Covering over 9,000 acres of outstanding beauty, the Estate has a fascinating history and a series of grand country mansions have been built over the centuries, including the legendary Fonthill Abbey, one of Britain’s most famous ‘lost’ houses. An immense house built on a ludicrous scale in the wildly popular Gothic Revival style by eccentric writer William Beckford Junior, the whole extravagant structure collapsed overnight, leaving only a tiny fragment (sadly, not accessible to the public).

The Fonthill Arch, just past the Riverbarn, would have been the gatehouse and entrance to the different mansions and abbey, and is believed to be the work of original Palladian architect, Inigo Jones.

Barra Hall in Hayes, West London, supplied the interior of the town hall. Originally a manor house, Barra did indeed become the area’s town hall in the 1920s, and is now used as a children’s centre. The hall is situated in Barra Hall Park, a 20-acre formal park on Freemans Lane, Hayes, West London, seen in Bend It Like Beckham.

In Yeovil, Somerset, is the delicious interior of Reynaud’s home. It’s Brympton House in Brympton D’Evercy. The house has no overall architectural style, having grown and been extensively added to since its beginnings in the 13th century. For a few years during World War II, Brympton was a boys' school, before being reclaimed by its owners as a private house.
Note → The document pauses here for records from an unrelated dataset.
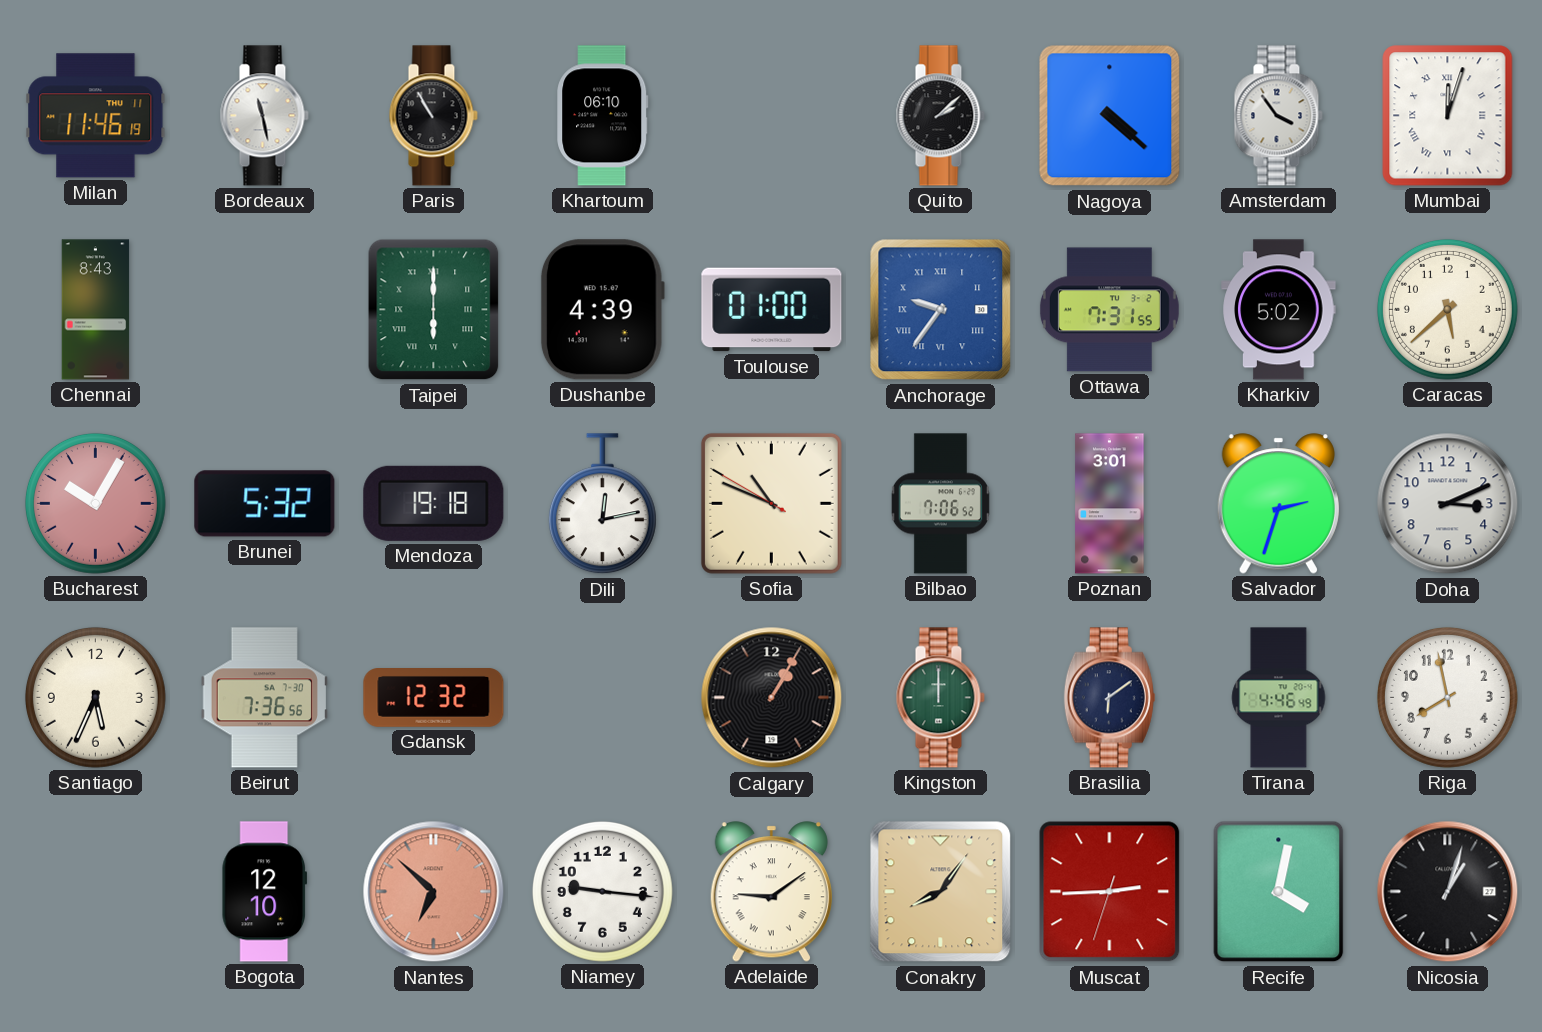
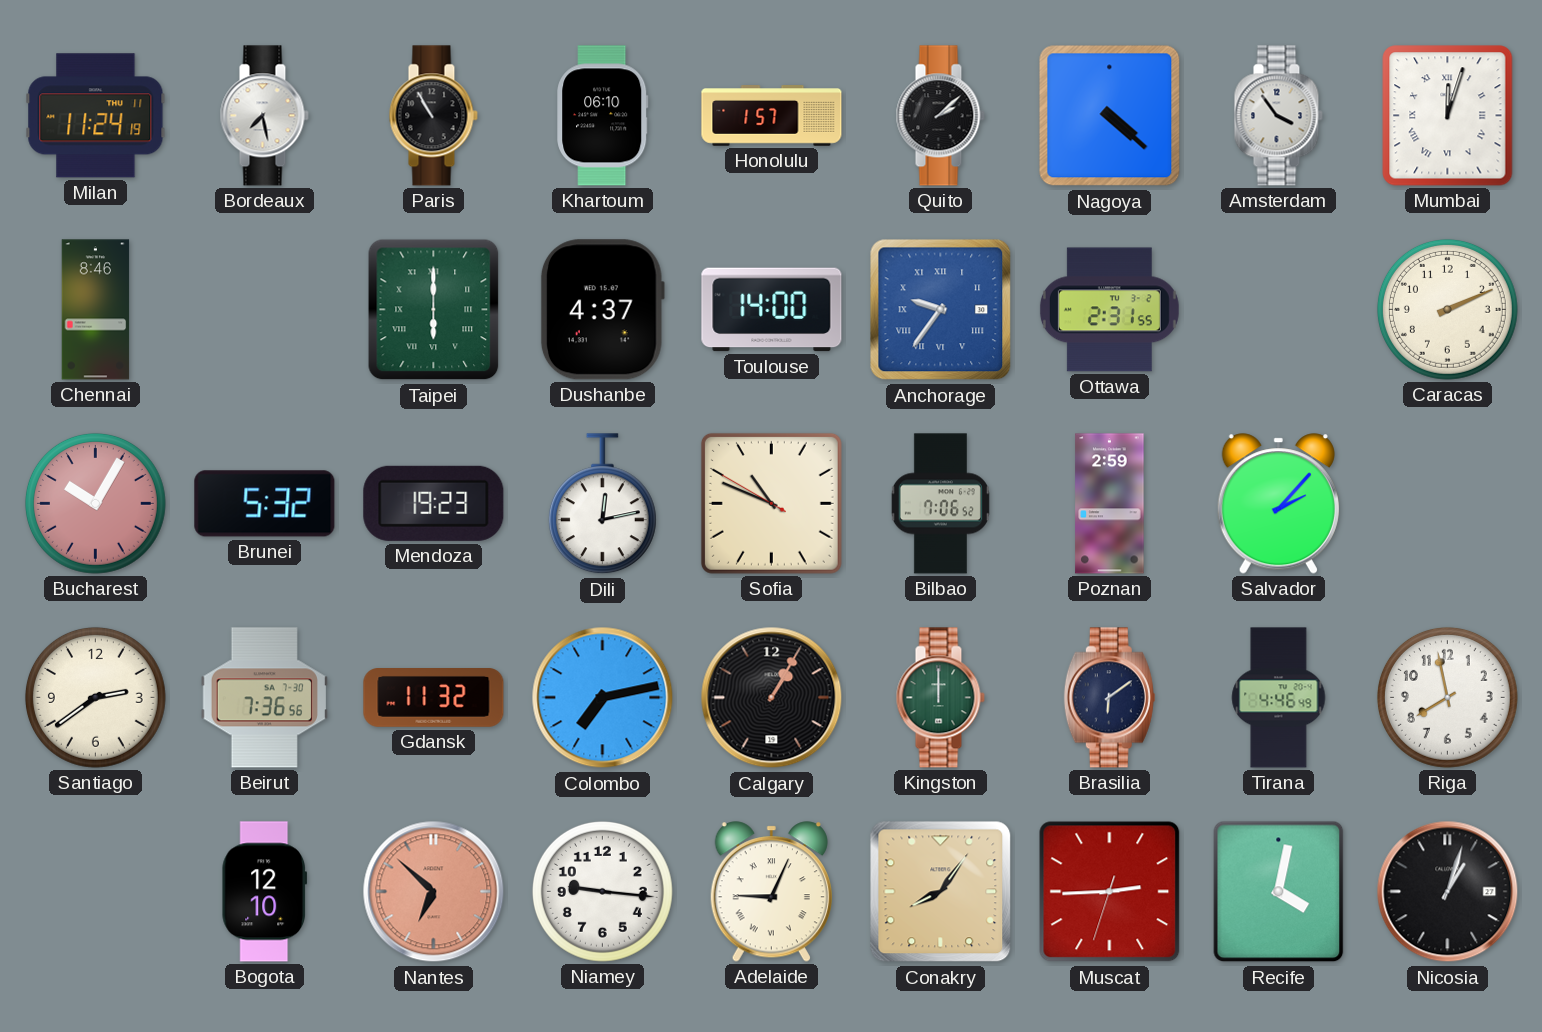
Milan: 11:46 -> 11:24
Bordeaux: 11:28 -> 7:28
Honolulu: none -> 1:57
Chennai: 8:43 -> 8:46
Dushanbe: 4:39 -> 4:37
Toulouse: 01:00 -> 14:00
Ottawa: 7:31 -> 2:31
Kharkiv: 5:02 -> none
Caracas: 5:38 -> 2:11
Mendoza: 19:18 -> 19:23
Poznan: 3:01 -> 2:59
Salvador: 2:33 -> 2:07
Doha: 3:11 -> none
Santiago: 5:34 -> 2:39
Gdansk: 12:32 -> 11:32
Colombo: none -> 7:13
Adelaide: 9:09 -> 9:04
Today occasionally hired out as a location for filming (Brympton House is also featured in 1995 historical drama Restoration, with Robert Downey Jr, as well as in several TV productions), or a hospitality event, it remains essentially a private residence. Reynaud’s red-silk walled dining room is Brympton’s State Dining Room. If you’re an incurable romantic, this is the place to celebrate your nuptials in fine style.